DOP as a usage-based, constructionist model
DOP shares most of its core principles with the usage-based constructionist approach. In this section, we discuss on what theoretical positions DOP and the usage-based constructionist approach converge.
An important effect of this modeling procedure is that the most likely parses will be the ones that have derivations consisting of a few larger subtrees. Why is this? The probability of a derivation will generally be higher if it consists of fewer subtrees because there are fewer subtree probabilities to multiply. Hence, the model has a bias towards interpreting utterances by using as few and hence as large fragments as possible. In that sense, the model tries to maximize analogy with the previously processed utterances and by doing so, the model adheres to the usage-based principles that grammatical productivity comes about through experience and a domain-general ability to make schemas (Tomasello 2003; Gentner 1983).

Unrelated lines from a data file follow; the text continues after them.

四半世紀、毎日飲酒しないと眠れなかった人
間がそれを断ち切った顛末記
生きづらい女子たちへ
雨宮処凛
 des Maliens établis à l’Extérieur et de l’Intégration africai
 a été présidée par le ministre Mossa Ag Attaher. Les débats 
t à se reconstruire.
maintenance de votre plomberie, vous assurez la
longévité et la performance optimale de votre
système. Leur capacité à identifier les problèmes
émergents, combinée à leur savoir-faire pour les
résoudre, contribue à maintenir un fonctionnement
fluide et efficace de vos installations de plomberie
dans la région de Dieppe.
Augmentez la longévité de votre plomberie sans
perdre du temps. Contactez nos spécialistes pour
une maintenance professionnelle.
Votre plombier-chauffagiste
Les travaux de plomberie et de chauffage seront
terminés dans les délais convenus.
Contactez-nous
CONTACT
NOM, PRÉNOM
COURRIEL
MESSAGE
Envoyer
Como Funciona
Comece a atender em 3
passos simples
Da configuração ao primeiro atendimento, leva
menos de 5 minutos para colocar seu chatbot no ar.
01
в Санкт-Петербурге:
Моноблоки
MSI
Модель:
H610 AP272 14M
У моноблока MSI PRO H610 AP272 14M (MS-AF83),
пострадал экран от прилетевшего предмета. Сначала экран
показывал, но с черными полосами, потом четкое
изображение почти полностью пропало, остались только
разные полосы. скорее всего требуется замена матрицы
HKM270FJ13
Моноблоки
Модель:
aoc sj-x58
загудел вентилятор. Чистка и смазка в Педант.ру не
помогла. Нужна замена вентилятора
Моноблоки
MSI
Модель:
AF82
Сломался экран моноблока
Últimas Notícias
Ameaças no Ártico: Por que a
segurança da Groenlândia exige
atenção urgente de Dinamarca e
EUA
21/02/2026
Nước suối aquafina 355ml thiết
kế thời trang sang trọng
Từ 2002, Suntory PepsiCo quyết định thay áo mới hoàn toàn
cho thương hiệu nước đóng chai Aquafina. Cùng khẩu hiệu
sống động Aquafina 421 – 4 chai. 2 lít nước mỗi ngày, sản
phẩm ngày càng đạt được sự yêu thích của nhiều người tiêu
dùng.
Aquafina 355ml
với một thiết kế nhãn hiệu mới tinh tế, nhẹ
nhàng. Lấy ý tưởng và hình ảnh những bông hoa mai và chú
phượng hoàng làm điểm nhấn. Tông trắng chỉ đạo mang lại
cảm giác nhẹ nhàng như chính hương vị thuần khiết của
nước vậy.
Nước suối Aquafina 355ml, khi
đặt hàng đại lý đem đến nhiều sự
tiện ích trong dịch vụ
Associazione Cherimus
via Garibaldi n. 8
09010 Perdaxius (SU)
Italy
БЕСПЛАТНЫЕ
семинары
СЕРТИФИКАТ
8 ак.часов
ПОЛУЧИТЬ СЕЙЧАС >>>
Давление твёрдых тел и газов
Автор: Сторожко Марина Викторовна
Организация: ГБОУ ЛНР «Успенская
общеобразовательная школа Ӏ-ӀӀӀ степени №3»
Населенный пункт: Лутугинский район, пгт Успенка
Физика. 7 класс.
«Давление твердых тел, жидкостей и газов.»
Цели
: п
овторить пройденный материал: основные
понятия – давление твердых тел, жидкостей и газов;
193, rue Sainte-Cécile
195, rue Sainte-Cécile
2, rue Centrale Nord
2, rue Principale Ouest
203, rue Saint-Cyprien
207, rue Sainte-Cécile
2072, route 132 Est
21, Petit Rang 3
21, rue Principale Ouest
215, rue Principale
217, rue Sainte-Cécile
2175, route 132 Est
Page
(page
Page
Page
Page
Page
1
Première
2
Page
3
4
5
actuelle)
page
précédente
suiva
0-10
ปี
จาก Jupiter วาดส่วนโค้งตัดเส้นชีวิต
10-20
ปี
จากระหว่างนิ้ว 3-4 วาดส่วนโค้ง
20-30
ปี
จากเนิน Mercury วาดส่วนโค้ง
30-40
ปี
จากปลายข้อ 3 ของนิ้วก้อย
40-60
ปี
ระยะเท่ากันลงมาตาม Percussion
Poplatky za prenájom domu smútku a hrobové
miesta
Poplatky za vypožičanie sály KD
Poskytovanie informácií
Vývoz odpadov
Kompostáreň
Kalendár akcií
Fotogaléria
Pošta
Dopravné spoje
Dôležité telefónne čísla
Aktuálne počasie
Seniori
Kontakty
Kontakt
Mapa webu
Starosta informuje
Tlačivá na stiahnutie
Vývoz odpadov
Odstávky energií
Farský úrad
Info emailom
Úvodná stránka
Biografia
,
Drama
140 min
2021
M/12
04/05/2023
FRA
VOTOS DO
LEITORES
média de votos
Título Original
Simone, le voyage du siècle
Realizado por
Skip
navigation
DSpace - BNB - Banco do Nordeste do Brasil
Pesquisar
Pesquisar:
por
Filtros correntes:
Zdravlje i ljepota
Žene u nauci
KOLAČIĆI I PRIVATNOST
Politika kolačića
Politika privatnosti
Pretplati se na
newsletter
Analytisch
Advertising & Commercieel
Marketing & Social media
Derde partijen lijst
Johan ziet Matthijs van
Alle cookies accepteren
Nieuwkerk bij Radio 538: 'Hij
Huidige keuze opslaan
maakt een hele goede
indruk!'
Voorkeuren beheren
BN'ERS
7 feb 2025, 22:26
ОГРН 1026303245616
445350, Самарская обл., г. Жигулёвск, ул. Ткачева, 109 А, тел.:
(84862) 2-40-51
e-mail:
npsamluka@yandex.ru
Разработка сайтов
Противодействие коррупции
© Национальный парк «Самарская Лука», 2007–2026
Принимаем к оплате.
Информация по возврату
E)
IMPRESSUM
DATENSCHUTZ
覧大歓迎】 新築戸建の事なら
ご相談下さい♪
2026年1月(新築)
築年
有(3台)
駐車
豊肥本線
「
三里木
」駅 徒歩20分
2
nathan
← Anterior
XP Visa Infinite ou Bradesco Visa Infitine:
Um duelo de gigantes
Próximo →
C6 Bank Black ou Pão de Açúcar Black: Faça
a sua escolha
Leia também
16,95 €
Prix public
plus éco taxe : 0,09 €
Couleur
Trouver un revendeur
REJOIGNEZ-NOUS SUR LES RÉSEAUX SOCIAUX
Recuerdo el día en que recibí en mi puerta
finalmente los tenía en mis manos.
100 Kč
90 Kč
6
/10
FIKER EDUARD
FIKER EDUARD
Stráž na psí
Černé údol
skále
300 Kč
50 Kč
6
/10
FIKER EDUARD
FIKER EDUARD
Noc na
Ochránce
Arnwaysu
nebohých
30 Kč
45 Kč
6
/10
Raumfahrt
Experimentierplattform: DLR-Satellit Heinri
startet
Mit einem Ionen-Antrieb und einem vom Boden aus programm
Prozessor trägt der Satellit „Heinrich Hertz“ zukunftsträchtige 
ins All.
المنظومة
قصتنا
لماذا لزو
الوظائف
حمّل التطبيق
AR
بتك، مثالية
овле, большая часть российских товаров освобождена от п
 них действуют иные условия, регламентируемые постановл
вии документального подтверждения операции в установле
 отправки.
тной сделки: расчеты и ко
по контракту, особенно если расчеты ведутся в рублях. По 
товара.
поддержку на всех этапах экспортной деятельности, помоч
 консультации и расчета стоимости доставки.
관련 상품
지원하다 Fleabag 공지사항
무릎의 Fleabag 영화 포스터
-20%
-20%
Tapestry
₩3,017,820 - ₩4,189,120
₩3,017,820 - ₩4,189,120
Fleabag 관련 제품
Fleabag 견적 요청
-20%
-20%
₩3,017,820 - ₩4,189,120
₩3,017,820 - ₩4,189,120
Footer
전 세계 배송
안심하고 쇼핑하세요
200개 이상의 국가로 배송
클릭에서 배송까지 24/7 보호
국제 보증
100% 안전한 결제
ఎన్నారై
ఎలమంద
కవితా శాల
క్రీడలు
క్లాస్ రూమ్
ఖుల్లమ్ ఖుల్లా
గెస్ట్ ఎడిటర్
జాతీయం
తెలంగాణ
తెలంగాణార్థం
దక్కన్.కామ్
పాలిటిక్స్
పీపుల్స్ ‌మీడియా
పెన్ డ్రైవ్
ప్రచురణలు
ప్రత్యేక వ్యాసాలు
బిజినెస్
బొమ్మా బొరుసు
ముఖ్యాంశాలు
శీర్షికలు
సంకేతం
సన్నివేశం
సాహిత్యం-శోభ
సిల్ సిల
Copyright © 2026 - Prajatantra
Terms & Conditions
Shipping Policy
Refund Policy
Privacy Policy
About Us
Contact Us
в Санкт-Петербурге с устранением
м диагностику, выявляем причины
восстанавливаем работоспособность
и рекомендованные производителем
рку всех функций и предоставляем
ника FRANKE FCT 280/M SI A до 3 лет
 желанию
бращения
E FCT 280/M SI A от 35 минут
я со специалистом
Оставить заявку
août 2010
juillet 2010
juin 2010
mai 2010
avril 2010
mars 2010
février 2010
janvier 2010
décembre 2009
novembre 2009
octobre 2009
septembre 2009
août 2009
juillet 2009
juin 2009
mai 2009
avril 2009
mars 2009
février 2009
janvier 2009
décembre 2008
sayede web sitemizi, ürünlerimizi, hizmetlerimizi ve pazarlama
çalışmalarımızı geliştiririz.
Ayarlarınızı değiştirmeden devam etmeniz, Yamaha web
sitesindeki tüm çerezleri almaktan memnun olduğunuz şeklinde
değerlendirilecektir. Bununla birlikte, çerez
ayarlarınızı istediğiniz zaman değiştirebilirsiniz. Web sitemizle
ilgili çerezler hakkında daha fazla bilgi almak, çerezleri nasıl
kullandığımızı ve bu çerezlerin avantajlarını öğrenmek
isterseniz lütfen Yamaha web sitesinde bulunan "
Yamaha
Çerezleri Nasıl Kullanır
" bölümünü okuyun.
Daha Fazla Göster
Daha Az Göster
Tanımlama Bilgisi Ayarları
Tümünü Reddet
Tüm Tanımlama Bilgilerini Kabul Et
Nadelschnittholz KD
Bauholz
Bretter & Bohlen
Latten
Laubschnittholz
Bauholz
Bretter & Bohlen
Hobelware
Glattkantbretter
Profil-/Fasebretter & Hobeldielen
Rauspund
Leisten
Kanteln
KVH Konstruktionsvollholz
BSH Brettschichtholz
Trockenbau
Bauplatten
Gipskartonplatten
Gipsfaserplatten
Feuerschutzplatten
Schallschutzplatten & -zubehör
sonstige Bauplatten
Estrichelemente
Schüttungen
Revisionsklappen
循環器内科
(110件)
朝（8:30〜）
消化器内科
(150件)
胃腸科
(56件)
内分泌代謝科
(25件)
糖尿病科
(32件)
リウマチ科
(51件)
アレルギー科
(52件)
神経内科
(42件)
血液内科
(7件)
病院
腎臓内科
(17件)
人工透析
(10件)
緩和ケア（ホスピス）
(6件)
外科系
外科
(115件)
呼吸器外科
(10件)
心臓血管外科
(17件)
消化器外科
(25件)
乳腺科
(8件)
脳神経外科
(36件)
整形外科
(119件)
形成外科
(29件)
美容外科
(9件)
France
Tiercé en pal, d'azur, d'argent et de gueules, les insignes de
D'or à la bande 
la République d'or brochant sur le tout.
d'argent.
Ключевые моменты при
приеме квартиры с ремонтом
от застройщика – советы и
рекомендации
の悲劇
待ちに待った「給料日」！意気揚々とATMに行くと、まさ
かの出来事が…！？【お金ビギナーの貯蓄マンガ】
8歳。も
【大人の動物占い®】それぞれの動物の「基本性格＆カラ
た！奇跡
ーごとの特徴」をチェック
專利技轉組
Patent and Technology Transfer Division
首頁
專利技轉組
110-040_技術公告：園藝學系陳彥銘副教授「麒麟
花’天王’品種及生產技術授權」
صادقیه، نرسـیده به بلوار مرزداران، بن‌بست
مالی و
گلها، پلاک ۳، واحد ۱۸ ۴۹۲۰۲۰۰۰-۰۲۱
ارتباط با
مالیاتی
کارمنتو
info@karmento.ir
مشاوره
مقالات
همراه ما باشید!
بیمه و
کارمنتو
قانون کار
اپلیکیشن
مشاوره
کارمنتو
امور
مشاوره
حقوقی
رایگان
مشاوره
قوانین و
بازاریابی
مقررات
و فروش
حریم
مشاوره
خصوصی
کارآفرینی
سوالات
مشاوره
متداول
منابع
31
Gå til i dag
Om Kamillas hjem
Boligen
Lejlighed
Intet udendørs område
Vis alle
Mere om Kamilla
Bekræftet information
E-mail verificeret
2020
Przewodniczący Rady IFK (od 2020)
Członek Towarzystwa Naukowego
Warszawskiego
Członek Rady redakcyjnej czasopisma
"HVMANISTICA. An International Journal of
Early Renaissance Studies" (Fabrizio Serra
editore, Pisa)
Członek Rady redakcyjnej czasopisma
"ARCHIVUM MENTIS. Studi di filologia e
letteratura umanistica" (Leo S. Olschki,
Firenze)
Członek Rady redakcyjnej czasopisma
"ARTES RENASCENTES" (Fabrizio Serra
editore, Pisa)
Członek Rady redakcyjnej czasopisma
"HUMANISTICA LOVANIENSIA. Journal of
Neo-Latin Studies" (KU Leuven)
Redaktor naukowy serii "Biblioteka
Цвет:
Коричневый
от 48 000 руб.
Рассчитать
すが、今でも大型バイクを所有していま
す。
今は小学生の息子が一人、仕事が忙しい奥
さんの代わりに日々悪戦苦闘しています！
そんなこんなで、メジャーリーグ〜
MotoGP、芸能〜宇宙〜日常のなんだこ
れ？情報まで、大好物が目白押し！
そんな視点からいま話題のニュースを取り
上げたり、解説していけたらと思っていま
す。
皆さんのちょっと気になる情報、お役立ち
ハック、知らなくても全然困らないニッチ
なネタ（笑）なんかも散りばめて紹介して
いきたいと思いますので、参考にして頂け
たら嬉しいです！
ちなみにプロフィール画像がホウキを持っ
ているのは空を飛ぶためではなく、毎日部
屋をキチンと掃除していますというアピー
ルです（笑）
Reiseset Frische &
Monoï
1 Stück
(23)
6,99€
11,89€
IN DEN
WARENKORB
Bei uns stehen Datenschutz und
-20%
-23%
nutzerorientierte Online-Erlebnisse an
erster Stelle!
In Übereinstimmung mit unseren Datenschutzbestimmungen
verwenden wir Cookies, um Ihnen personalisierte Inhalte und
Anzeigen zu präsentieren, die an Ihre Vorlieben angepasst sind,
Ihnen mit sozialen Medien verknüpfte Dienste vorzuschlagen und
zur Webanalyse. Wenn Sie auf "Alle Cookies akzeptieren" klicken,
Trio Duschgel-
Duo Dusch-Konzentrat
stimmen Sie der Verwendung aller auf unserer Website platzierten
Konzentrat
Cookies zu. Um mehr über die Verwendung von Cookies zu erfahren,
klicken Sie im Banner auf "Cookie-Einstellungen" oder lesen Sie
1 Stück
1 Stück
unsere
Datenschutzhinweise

The reliance on experience is another aspect on which usage-based constructionist approaches and DOP converge. First of all, the hypothesis space of possible grammatical constructions emerges through the experience with language, as well as the conception that we have to understand language, at least to some extent, hierarchically (see Frank, Bod, and Christiansen 2012 for arguments why hierarchical processing is not a procedure applied all the time). Hierarchicality, then, does not have to be the a priori template for a learner to understand language. The learner may start with a number of possible data structures, some of which are hierarchical and some are not, and find out, in response to processing the data that a hierarchical template to store, process and produce language may be an optimal cognitive strategy (Perfors, Tenen- baum, and Wonnacott 2010). For this paper, we assume that this property of language has been discovered.
Secondly, experience means that routinization and Gestalt-like effects take place (Bybee 2006). It is well known that frequency affects language use, at the very least by governing choice among acceptable alternatives (Schuchardt 1885; Mehler and Carey 1968; Jurafsky 2003). DOP incorporates this insight by allowing for larger fragments to be stored and used as Gestalts in linguistic processing. Moreover, the trade-off between computation (composing two fragments by the substitution operator) and storage (using one larger fragments) is driven by frequency as well: the more likely the parts are relative to the whole, the more likely a computed analysis (as opposed to a retrieved one) is. But most importantly: it does not have to be either/or. Because all derivations, whether they are directly retrieved as one chunk, or composed of minimal bits, are used in calculating the probability of the analysis, DOP avoids the rule-list fallacy (Langacker 1989: chapter 1): language users maintain both, sometimes perhaps redundantly.
Furthermore, DOP starts from the same maximalist conception of language as constructionist approaches do. This conception entails a couple of things. First, the basic building blocks are heterogeneous in size. This means that they can be small, like words or depth-one rules, or larger. And it means that they can be abstract, having no lexical material, or highly concrete. An important insight following from this principle and the previous one is that rules and exemplars are not ontologically different entities, but are created out of the same matter, viz. processed experience. Every subtree in DOP then, is a schema from the processed experience that can be recombined with parts of other experiences to understand something novel. These ideas resonate core properties of a constructivist, usage-based understanding of grammatical knowledge (Croft and Cruse 2004: chapters 10 and 11).
Finally, the inventory of the basic building blocks may be redundant, as hinted at earlier. DOP gives the artificial learner fragments which it can, in principle, build up out of other subtrees it has. The idiom What time is it? can of course be built up out of its components, but there is reason to believe that language users keep a representation of the whole in mind as well (Bybee 2006).
Although this is not a position shared by all constructionist linguists (Construction Grammar (Fillmore and Kay 1996) tries to minimize redundancy for instance), the usage-based theorists seem to embrace this idea. Accepting redundancy as a core property of the linguistic system follows rather naturally from the rejection that linguistic structure has to be either stored as a rule or as a list (i.e., the rule-list fallacy, cf. Langacker 1989).
In fact, the DOP framework has been used to address issues in language acquisition that relate to the issues of heterogeneity and redundancy. Given a hypothesis space of all possible subtrees, we can find out what set of subtrees was most likely used in deriving an utterance. Without going into the details, Borensztajn, Zuidema, and Bod (2008) did so for a syntactically annotated corpus of young children’s utterances. What they showed was that, in line with the usage-based perspective, the most likely subtrees behind the children’s utterances become more abstract with age. More examples of applying the DOP principle to language acquisition can be seen in the next sections.